-- Supplied information follows --

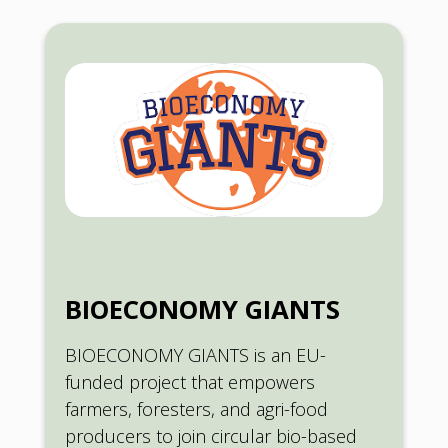
BIOECONOMY GIANTS
BIOECONOMY GIANTS is an EU-
funded project that empowers
farmers, foresters, and agri-food
producers to join circular bio-based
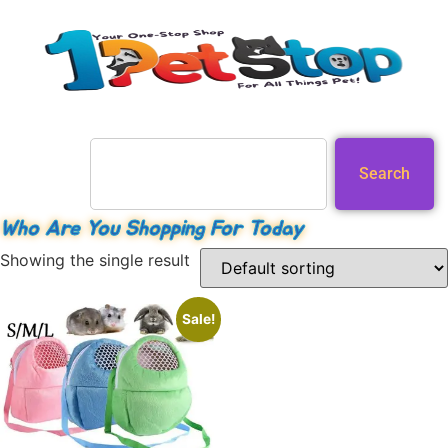
Search
Who Are You Shopping For Today
Showing the single result
Sale!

-- Supplied information concluded --

_Assignment_
Once you have found every line above holding the word "GIANTS", copy those lines.

_Answer space_
BIOECONOMY GIANTS
BIOECONOMY GIANTS is an EU-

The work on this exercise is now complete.